What encoding does u'...' syntax use?

Sat Feb 21 15:39:22 EST 2009

On Feb 21, 10:48 am, a... at pythoncraft.com (Aahz) wrote:
> In article <499F397C.7030... at v.loewis.de>,
>
> =?ISO-8859-15?Q?=22Martin_v=2E_L=F6wis=22?=  <mar... at v.loewis.de> wrote:
> >> Yes, I know that.  But every concrete representation of a unicode string
> >> has to have an encoding associated with it, including unicode strings
> >> produced by the Python parser when it parses the ascii string "u'\xb5'"
>
> >> My question is: what is that encoding?
>
> >The internal representation is either UTF-16, or UTF-32; which one is
> >a compile-time choice (i.e. when the Python interpreter is built).
>
> Wait, I thought it was UCS-2 or UCS-4?  Or am I misremembering the
> countless threads about the distinction between UTF and UCS?

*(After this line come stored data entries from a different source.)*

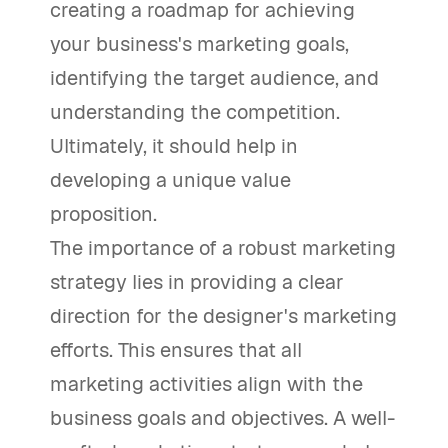
creating a roadmap for achieving
your business's marketing goals,
identifying the target audience, and
understanding the competition.
Ultimately, it should help in
developing a unique value
proposition.
The importance of a robust marketing
strategy lies in providing a clear
direction for the designer's marketing
efforts. This ensures that all
marketing activities align with the
business goals and objectives. A well-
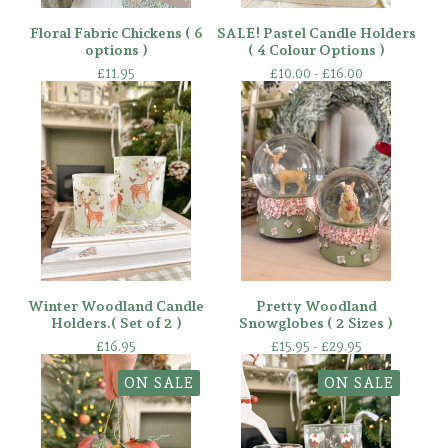
Floral Fabric Chickens ( 6
SALE! Pastel Candle Holders
options )
( 4 Colour Options )
£
11.95
£
10.00 -
£
16.00
Winter Woodland Candle
Pretty Woodland
Holders.( Set of 2 )
Snowglobes ( 2 Sizes )
£
16.95
£
15.95 -
£
29.95
ON SALE
ON SALE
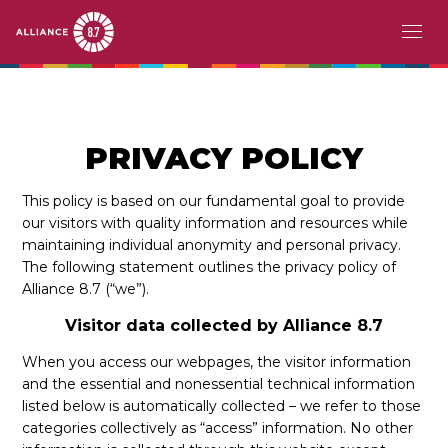
Skip
MAIN
ACERCA DE
to
main
NAVIGATION
EL RETO
content
PRIVACY POLICY
PAÍSES PIONEROS
This policy is based on our fundamental goal to provide
our visitors with quality information and resources while
ACCIÓN
maintaining individual anonymity and personal privacy.
The following statement outlines the privacy policy of
HISTORIAS
Alliance 8.7 (“we”).
Visitor data collected by Alliance 8.7
EVENTOS
When you access our webpages, the visitor information
RECURSOS
and the essential and nonessential technical information
listed below is automatically collected – we refer to those
EN
categories collectively as “access” information. No other
FR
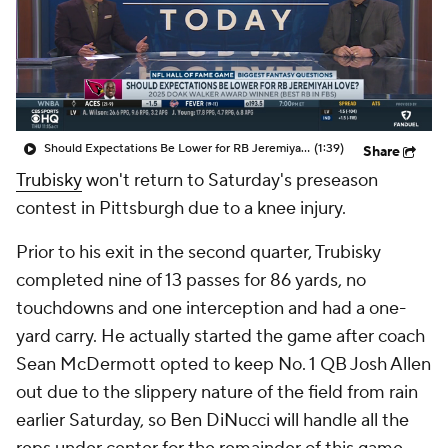
Should Expectations Be Lower for RB Jeremiyah Love?
(1:39)
Share
Trubisky
won't return to Saturday's preseason
contest in Pittsburgh due to a knee injury.
Prior to his exit in the second quarter, Trubisky
completed nine of 13 passes for 86 yards, no
touchdowns and one interception and had a one-
yard carry. He actually started the game after coach
Sean McDermott opted to keep No. 1 QB Josh Allen
out due to the slippery nature of the field from rain
earlier Saturday, so Ben DiNucci will handle all the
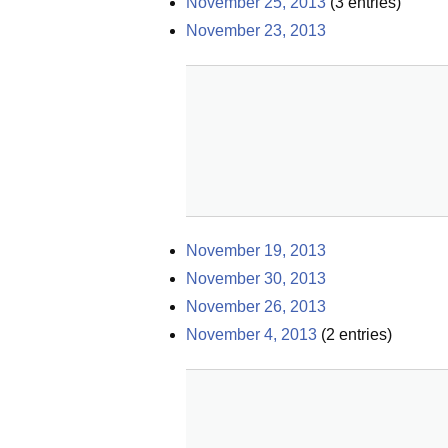
November 25, 2013
(
3
entries)
November 23, 2013
November 19, 2013
November 30, 2013
November 26, 2013
November 4, 2013
(
2
entries)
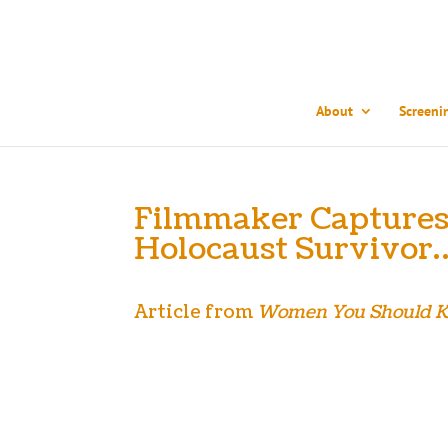
About
Screeni
Filmmaker Captures 
Holocaust Survivor
Article from
Women You Should 
As a young girl growing up in Kansas City, Leah 
what it meant. That’s because Sonia didn’t speak ab
accomplished filmmaker, Leah realized that Sonia wa
the truly extraordinary life she’s lived and the bi
winning every festival it enters, Leah is now on a 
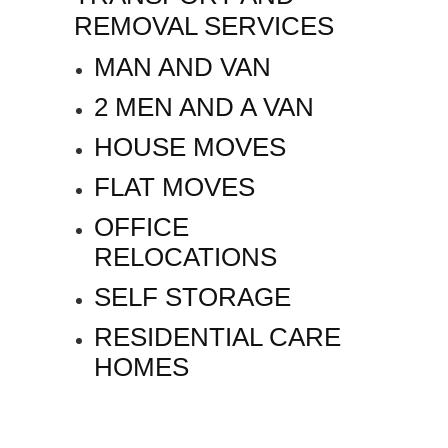
REMOVAL SERVICES
MAN AND VAN
2 MEN AND A VAN
HOUSE MOVES
FLAT MOVES
OFFICE
RELOCATIONS
SELF STORAGE
RESIDENTIAL CARE
HOMES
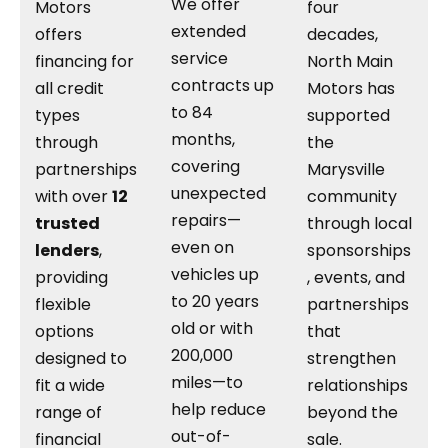
We offer
Motors
four
extended
offers
decades,
service
financing for
North Main
contracts up
all credit
Motors has
to 84
types
supported
months,
through
the
covering
partnerships
Marysville
unexpected
with over
12
community
repairs—
trusted
through local
even on
lenders
,
sponsorships
vehicles up
providing
, events, and
to 20 years
flexible
partnerships
old or with
options
that
200,000
designed to
strengthen
miles—to
fit a wide
relationships
help reduce
range of
beyond the
out-of-
financial
sale.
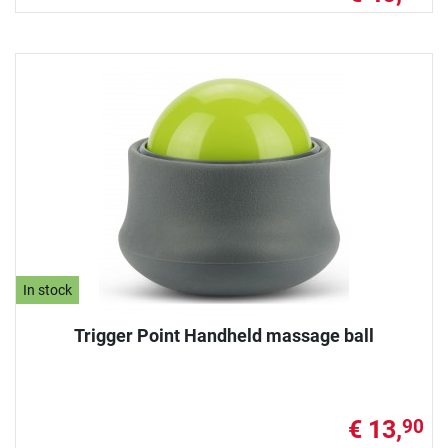
In stock
Trigger Point Handheld massage ball
€ 13,
90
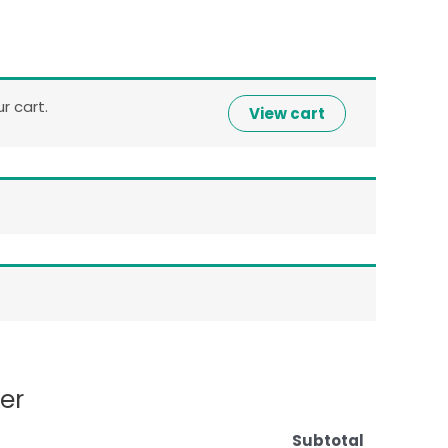
 cart.
View cart
er
Subtotal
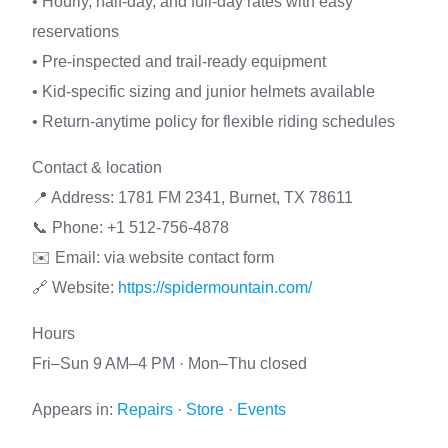
• Hourly, half-day, and full-day rates with easy
reservations
• Pre-inspected and trail-ready equipment
• Kid-specific sizing and junior helmets available
• Return-anytime policy for flexible riding schedules
Contact & location
📍 Address: 1781 FM 2341, Burnet, TX 78611
📞 Phone: +1 512-756-4878
✉️ Email: via website contact form
🔗 Website:
https://spidermountain.com/
Hours
Fri–Sun 9 AM–4 PM · Mon–Thu closed
Appears in:
Repairs
·
Store
·
Events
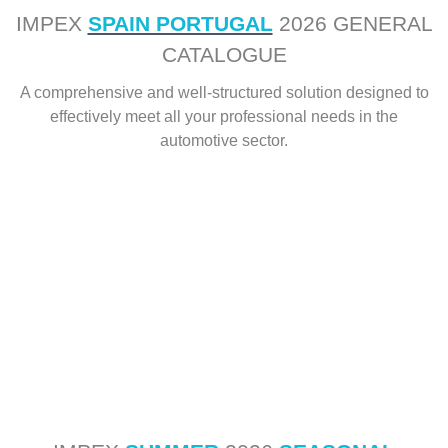
IMPEX
SPAIN PORTUGAL
2026 GENERAL
CATALOGUE
A comprehensive and well-structured solution designed to
effectively meet all your professional needs in the
automotive sector.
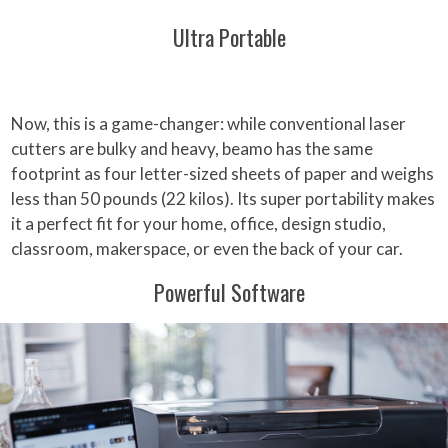
Ultra Portable
Now, this is a game-changer: while conventional laser
cutters are bulky and heavy, beamo has the same
footprint as four letter-sized sheets of paper and weighs
less than 50 pounds (22 kilos). Its super portability makes
it a perfect fit for your home, office, design studio,
classroom, makerspace, or even the back of your car.
Powerful Software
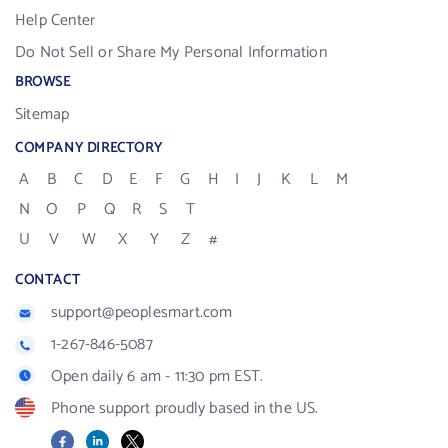
Help Center
Do Not Sell or Share My Personal Information
BROWSE
Sitemap
COMPANY DIRECTORY
A
B
C
D
E
F
G
H
I
J
K
L
M
N
O
P
Q
R
S
T
U
V
W
X
Y
Z
#
CONTACT
support@peoplesmart.com
1-267-846-5087
Open daily 6 am - 11:30 pm EST.
Phone support proudly based in the US.
Facebook
LinkedIn
X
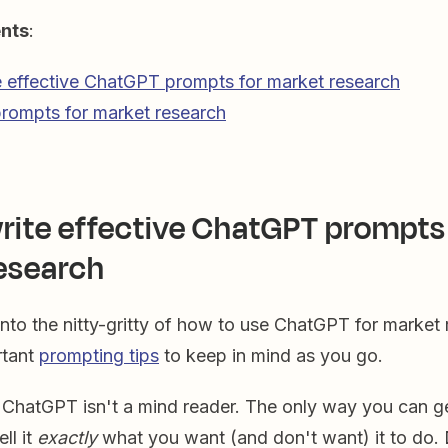
ents
:
 effective ChatGPT prompts for market research
rompts for market research
rite effective ChatGPT prompts 
esearch
nto the nitty-gritty of how to use ChatGPT for market 
rtant
prompting tips
to keep in mind as you go.
. ChatGPT isn't a mind reader. The only way you can ge
ell it
exactly
what you want (and don't want) it to do. 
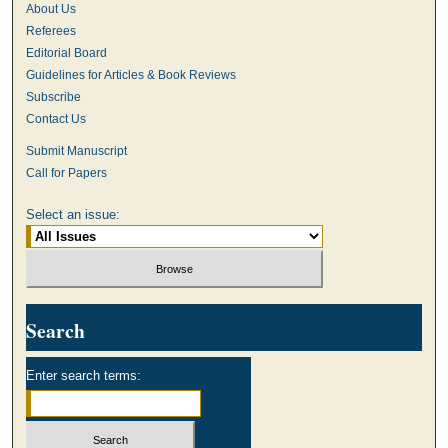
About Us
Referees
Editorial Board
Guidelines for Articles & Book Reviews
Subscribe
Contact Us
Submit Manuscript
Call for Papers
Select an issue:
Search
Enter search terms:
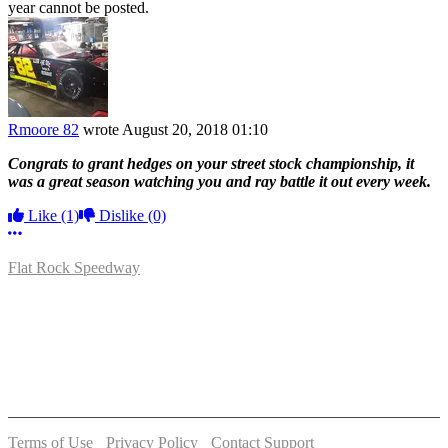
year cannot be posted.
Rmoore 82
wrote
August 20, 2018 01:10
Congrats to grant hedges on your street stock championship, it
was a great season watching you and ray battle it out every week.
Like
(1)
Dislike
(0)
More options
Flat Rock Speedway
14041 South Telegraph Rd.
Flat Rock, MI 48134
P:
(734)782-2480
Terms of Use
-
Privacy Policy
-
Contact Support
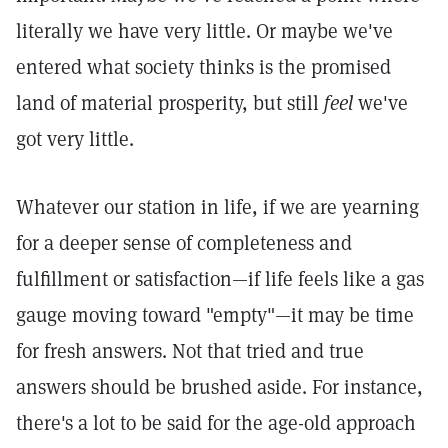
literally we have very little. Or maybe we've
entered what society thinks is the promised
land of material prosperity, but still
feel
we've
got very little.
Whatever our station in life, if we are yearning
for a deeper sense of completeness and
fulfillment or satisfaction—if life feels like a gas
gauge moving toward "empty"—it may be time
for fresh answers. Not that tried and true
answers should be brushed aside. For instance,
there's a lot to be said for the age-old approach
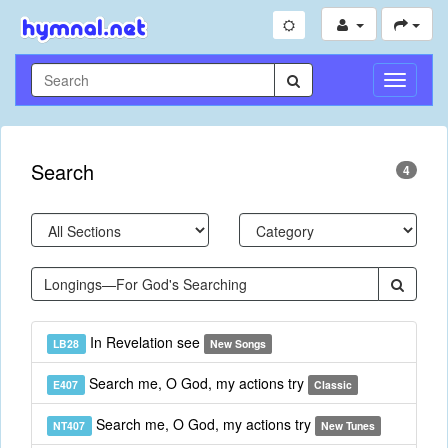
Toggle
Navigati
Search
4
In Revelation see
LB28
New Songs
Search me, O God, my actions try
E407
Classic
Search me, O God, my actions try
NT407
New Tunes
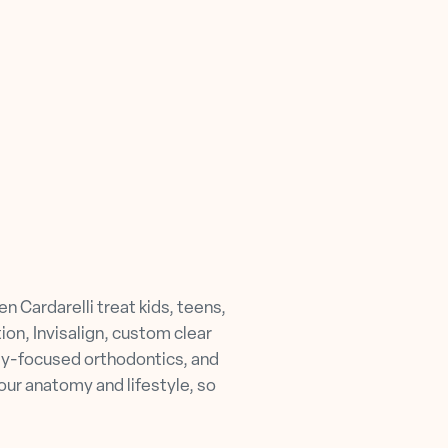
 Cardarelli treat kids, teens,
ion, Invisalign, custom clear
way-focused orthodontics, and
our anatomy and lifestyle, so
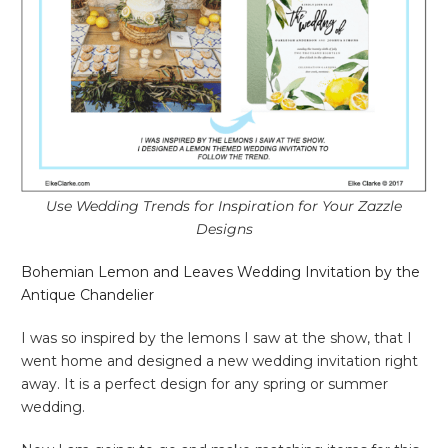
Use Wedding Trends for Inspiration for Your Zazzle
Designs
Bohemian Lemon and Leaves Wedding Invitation by the
Antique Chandelier
I was so inspired by the lemons I saw at the show, that I
went home and designed a new wedding invitation right
away. It is a perfect design for any spring or summer
wedding.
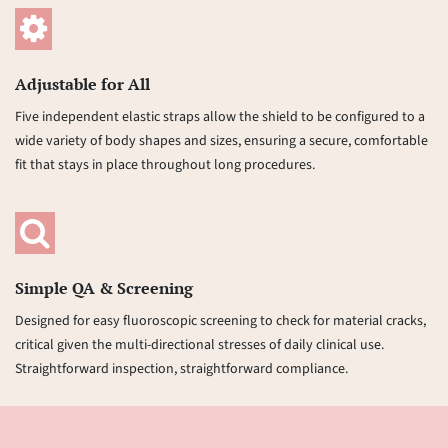
Adjustable for All
Five independent elastic straps allow the shield to be configured to a
wide variety of body shapes and sizes, ensuring a secure, comfortable
fit that stays in place throughout long procedures.
Simple QA & Screening
Designed for easy fluoroscopic screening to check for material cracks,
critical given the multi-directional stresses of daily clinical use.
Straightforward inspection, straightforward compliance.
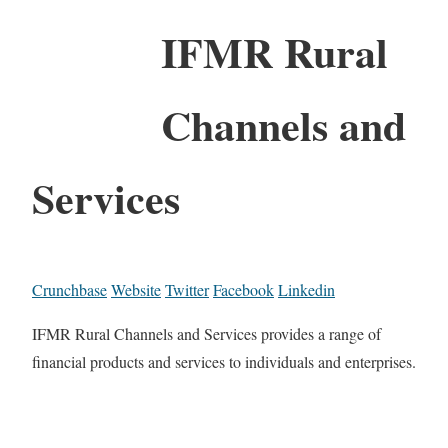
IFMR Rural
Channels and
Services
Crunchbase
Website
Twitter
Facebook
Linkedin
IFMR Rural Channels and Services provides a range of
financial products and services to individuals and enterprises.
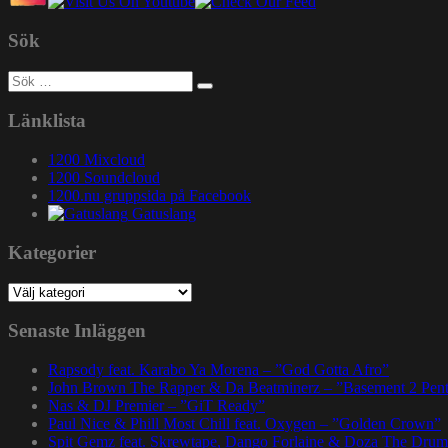
Sök
Sök
efter:
Länklista
1200 Mixcloud
1200 Soundcloud
1200.nu gruppsida på Facebook
Gatuslang
Kategorier
Kategorier
Senaste Inläggen
Rapsody feat. Karabo Ya Morena – ”God Gotta Afro”
John Brown The Rapper & Da Beatminerz – ”Basement 2 Pen
Nas & DJ Premier – ”GiT Ready”
Paul Nice & Phill Most Chill feat. Oxygen – ”Golden Crown”
Spit Gemz feat. Skrewtape, Dango Forlaine & Doza The Drum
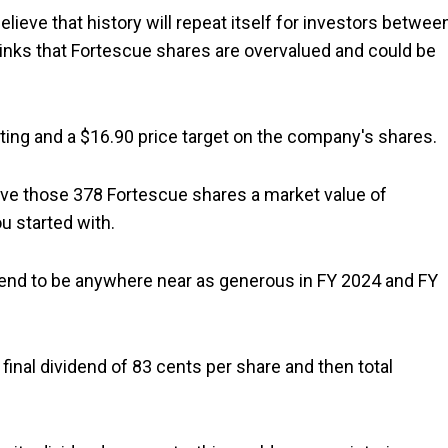
lieve that history will repeat itself for investors betwee
thinks that Fortescue shares are overvalued and could be
ating and a $16.90 price target on the company's shares.
give those 378 Fortescue shares a market value of
u started with.
dend to be anywhere near as generous in FY 2024 and FY
 final dividend of 83 cents per share and then total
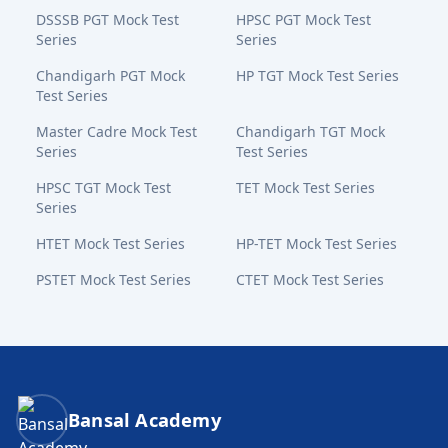
DSSSB PGT Mock Test
HPSC PGT Mock Test
Series
Series
Chandigarh PGT Mock
HP TGT Mock Test Series
Test Series
Master Cadre Mock Test
Chandigarh TGT Mock
Series
Test Series
HPSC TGT Mock Test
TET Mock Test Series
Series
HTET Mock Test Series
HP-TET Mock Test Series
PSTET Mock Test Series
CTET Mock Test Series
Bansal Academy Footer
Bansal Academy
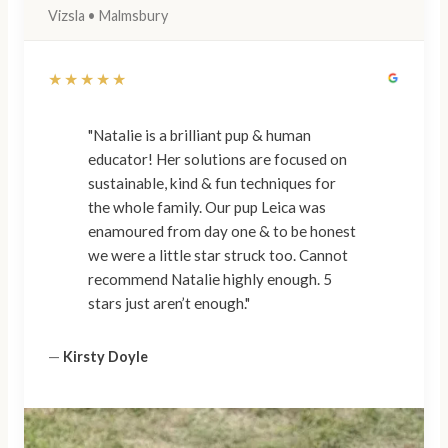
Vizsla • Malmsbury
★★★★★
"Natalie is a brilliant pup & human
educator! Her solutions are focused on
sustainable, kind & fun techniques for
the whole family. Our pup Leica was
enamoured from day one & to be honest
we were a little star struck too. Cannot
recommend Natalie highly enough. 5
stars just aren’t enough."
—
Kirsty Doyle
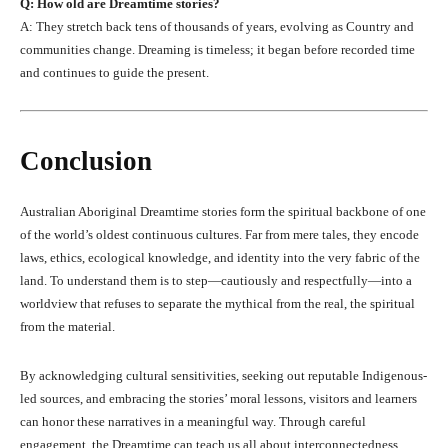
Q: How old are Dreamtime stories?
A: They stretch back tens of thousands of years, evolving as Country and
communities change. Dreaming is timeless; it began before recorded time
and continues to guide the present.
Conclusion
Australian Aboriginal Dreamtime stories form the spiritual backbone of one
of the world’s oldest continuous cultures. Far from mere tales, they encode
laws, ethics, ecological knowledge, and identity into the very fabric of the
land. To understand them is to step—cautiously and respectfully—into a
worldview that refuses to separate the mythical from the real, the spiritual
from the material.
By acknowledging cultural sensitivities, seeking out reputable Indigenous-
led sources, and embracing the stories’ moral lessons, visitors and learners
can honor these narratives in a meaningful way. Through careful
engagement, the Dreamtime can teach us all about interconnectedness,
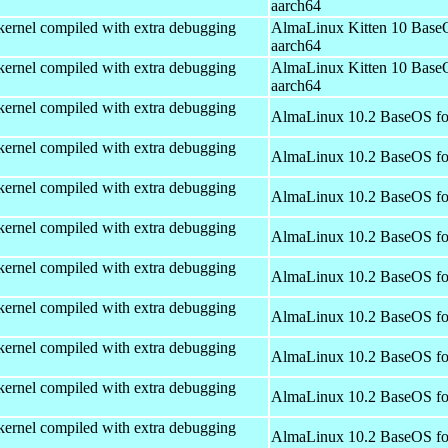
aarch64
kernel compiled with extra debugging
AlmaLinux Kitten 10 Base
aarch64
kernel compiled with extra debugging
AlmaLinux Kitten 10 Base
aarch64
kernel compiled with extra debugging
AlmaLinux 10.2 BaseOS fo
kernel compiled with extra debugging
AlmaLinux 10.2 BaseOS fo
kernel compiled with extra debugging
AlmaLinux 10.2 BaseOS fo
kernel compiled with extra debugging
AlmaLinux 10.2 BaseOS fo
kernel compiled with extra debugging
AlmaLinux 10.2 BaseOS fo
kernel compiled with extra debugging
AlmaLinux 10.2 BaseOS fo
kernel compiled with extra debugging
AlmaLinux 10.2 BaseOS fo
kernel compiled with extra debugging
AlmaLinux 10.2 BaseOS fo
kernel compiled with extra debugging
AlmaLinux 10.2 BaseOS fo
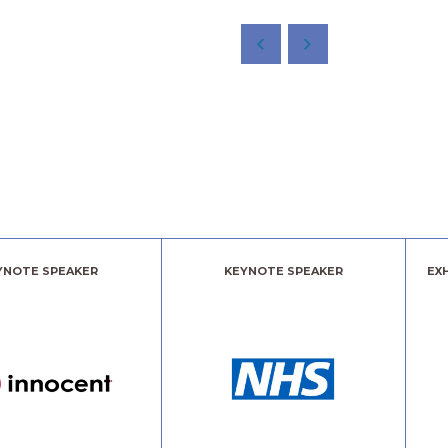
YNOTE SPEAKER
KEYNOTE SPEAKER
EX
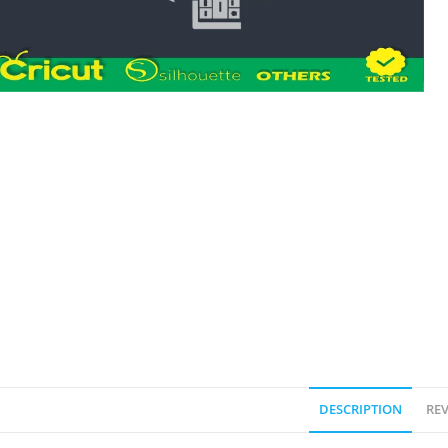
DESCRIPTION
REV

Nope, that's partly mislabeling and partly a bug.  UCS-2/UCS-4 refer
to Unicode 1.1 and earlier, with no surrogates.  We target Unicode
5.1.

If you naively encode UCS-2 as UTF-8 you really end up with CESU-8.
You miss the step where you combine surrogate pairs (which only exist
in UTF-16) into a single supplementary character.  Lo and behold,
that's actually what current python does in some places.  It's not
pretty.

See bugs #3297 and #3672.